+++ SOURCE MATERIAL
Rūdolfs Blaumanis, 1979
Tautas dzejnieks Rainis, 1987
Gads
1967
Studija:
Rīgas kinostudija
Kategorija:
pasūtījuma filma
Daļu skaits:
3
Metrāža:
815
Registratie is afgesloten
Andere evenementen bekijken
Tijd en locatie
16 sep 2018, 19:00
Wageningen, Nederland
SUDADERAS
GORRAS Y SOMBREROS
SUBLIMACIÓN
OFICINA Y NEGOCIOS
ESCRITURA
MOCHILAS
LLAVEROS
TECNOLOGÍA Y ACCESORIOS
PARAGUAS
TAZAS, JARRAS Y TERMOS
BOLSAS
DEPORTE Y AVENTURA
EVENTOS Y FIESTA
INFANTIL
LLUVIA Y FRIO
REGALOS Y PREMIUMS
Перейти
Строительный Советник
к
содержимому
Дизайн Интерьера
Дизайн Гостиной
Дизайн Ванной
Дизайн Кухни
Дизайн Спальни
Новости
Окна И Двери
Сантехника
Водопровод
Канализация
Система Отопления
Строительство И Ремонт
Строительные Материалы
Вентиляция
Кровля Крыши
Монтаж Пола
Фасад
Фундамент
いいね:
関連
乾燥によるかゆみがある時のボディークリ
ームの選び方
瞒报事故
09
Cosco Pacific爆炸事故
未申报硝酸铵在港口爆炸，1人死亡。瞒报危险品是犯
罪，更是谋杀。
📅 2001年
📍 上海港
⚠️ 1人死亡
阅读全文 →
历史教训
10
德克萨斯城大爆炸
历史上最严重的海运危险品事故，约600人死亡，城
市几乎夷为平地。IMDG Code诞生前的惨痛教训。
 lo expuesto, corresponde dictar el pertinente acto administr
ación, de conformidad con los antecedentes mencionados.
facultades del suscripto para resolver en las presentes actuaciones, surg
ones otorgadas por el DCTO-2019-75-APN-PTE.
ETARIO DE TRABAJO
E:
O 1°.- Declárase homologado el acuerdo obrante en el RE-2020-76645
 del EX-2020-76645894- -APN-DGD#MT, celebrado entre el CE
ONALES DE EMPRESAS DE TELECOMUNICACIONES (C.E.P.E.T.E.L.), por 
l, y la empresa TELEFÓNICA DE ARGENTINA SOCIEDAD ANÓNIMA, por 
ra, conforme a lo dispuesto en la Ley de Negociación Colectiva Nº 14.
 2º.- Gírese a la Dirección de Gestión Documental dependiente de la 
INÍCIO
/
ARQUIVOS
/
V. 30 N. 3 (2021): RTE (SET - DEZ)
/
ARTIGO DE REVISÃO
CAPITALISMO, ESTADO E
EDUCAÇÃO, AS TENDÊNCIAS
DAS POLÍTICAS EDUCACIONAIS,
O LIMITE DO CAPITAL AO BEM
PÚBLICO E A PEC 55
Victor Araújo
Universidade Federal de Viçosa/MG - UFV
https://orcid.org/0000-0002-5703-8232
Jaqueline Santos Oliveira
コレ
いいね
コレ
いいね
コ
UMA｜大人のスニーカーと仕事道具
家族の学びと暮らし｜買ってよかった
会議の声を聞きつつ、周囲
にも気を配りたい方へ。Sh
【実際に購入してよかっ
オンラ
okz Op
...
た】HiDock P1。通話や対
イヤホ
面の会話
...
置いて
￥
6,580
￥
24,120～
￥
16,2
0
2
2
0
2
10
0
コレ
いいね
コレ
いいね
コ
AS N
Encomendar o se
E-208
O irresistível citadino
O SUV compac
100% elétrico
++++++
- [GOAL OF THE EXERCISE]:
Copy each line above holding "Дизайн".

- [RESPONSE]:
Дизайн Интерьера
Дизайн Гостиной
Дизайн Ванной
Дизайн Кухни
Дизайн Спальни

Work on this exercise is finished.